Return only the lines from the start of the records through the line that contains "税発生する場合、弊店は負担できません。", inclusive; leave out all pictures.

# # # # # # #

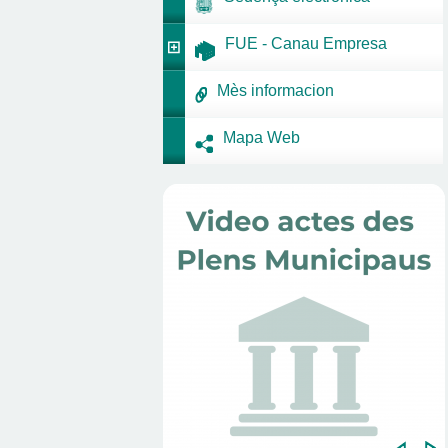
FUE - Canau Empresa
Mès informacion
Mapa Web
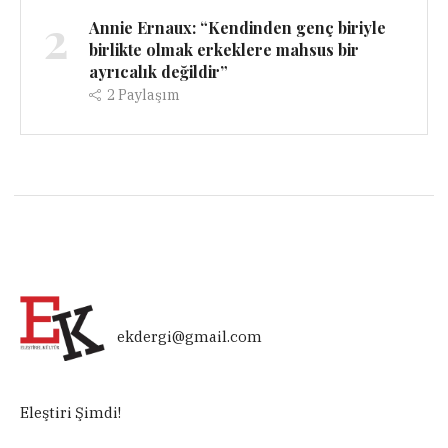
2
Annie Ernaux: “Kendinden genç biriyle
birlikte olmak erkeklere mahsus bir
ayrıcalık değildir”
2
Paylaşım
ekdergi@gmail.com
Eleştiri Şimdi!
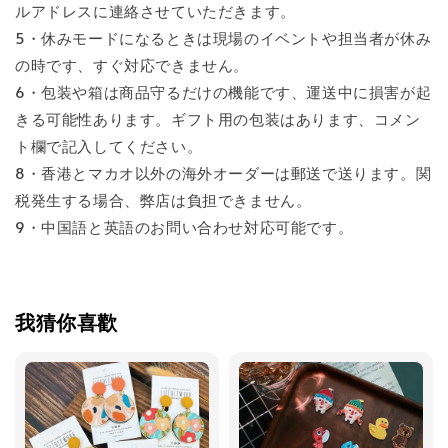
ルアドレスに連絡させていただきます。
5・休みモードになるときは現場のイベントや担当者が休み
の時です、すぐ対応できません。
6・包装や箱は商品守るだけの機能です、運送中に損害が起
きる可能性あります。ギフト用の包装はあります、コメン
ト欄で記入してください。
8・香港とマカオ以外の海外オーダーは郵送で送ります。関
税発生する場合、弊店は負担できません。
9・中国語と英語のお問い合わせ対応可能です。
我猜你喜歡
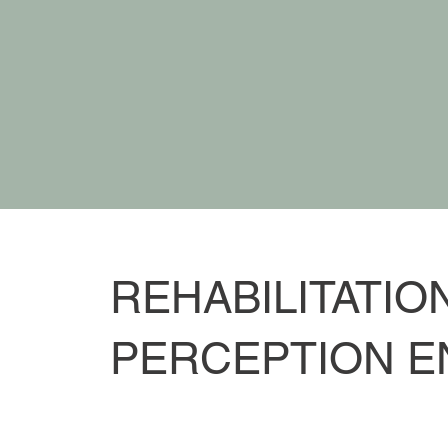
REHABILITATIO
PERCEPTION E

# # # # # # #

Task solution:
FUE - Canau Empresa
Mès informacion
Mapa Web
2
Annie Ernaux: “Kendinden genç biriyle
birlikte olmak erkeklere mahsus bir
ayrıcalık değildir”
2
Paylaşım
ekdergi@gmail.com
Eleştiri Şimdi!
ルアドレスに連絡させていただきます。
5・休みモードになるときは現場のイベントや担当者が休み
の時です、すぐ対応できません。
6・包装や箱は商品守るだけの機能です、運送中に損害が起
きる可能性あります。ギフト用の包装はあります、コメン
ト欄で記入してください。
8・香港とマカオ以外の海外オーダーは郵送で送ります。関
税発生する場合、弊店は負担できません。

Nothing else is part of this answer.